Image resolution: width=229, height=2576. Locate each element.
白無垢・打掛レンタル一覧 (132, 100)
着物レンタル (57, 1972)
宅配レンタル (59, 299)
---
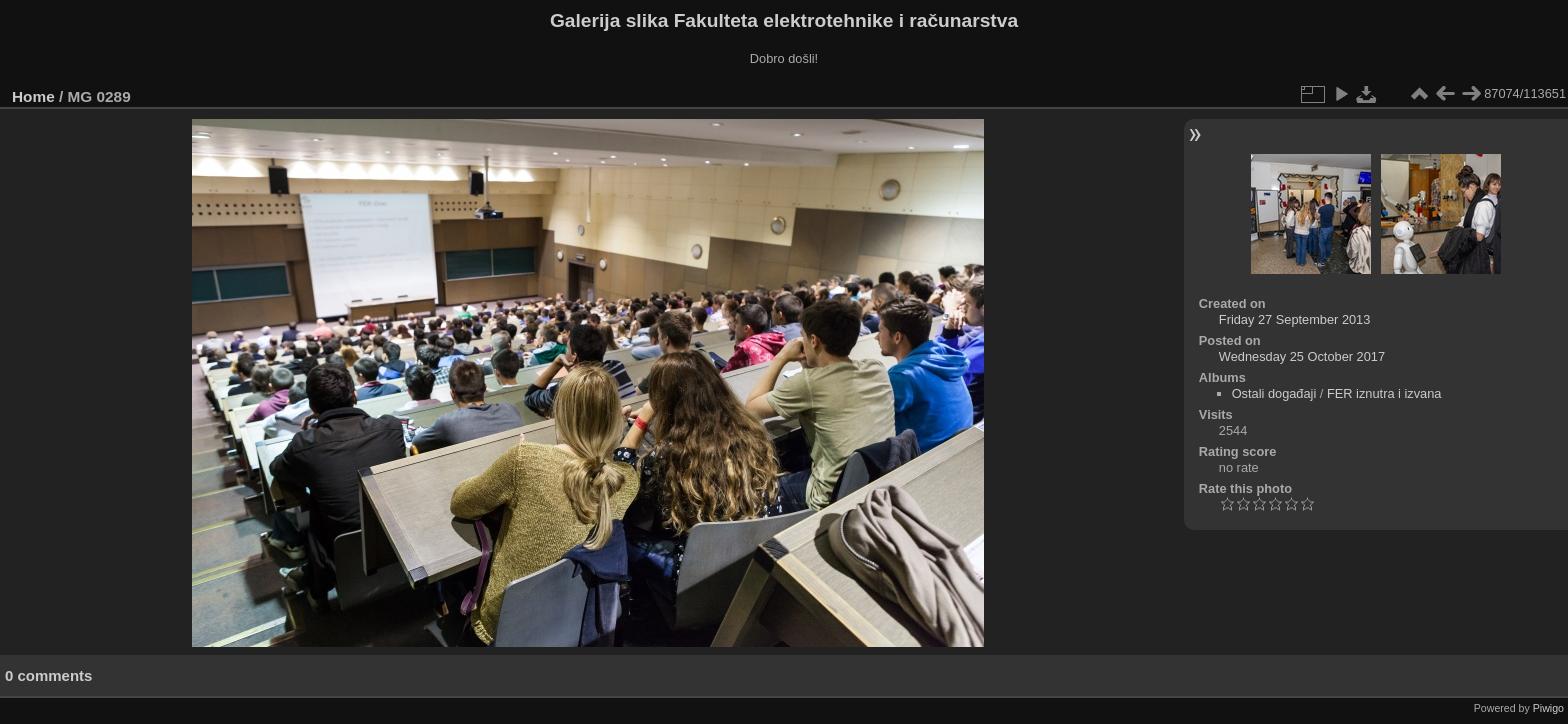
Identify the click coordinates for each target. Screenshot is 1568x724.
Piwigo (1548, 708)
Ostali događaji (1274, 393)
---
- _EXERCISE_: In the entries above, please find the line with "Image resolution: width=229, height=2576." and the line with "宅配レンタル (59, 299)", then write out exactly those two lines and every line between them, and nothing more.

- _ANSWER BOX_:
Image resolution: width=229, height=2576. Locate each element.
白無垢・打掛レンタル一覧 (132, 100)
着物レンタル (57, 1972)
宅配レンタル (59, 299)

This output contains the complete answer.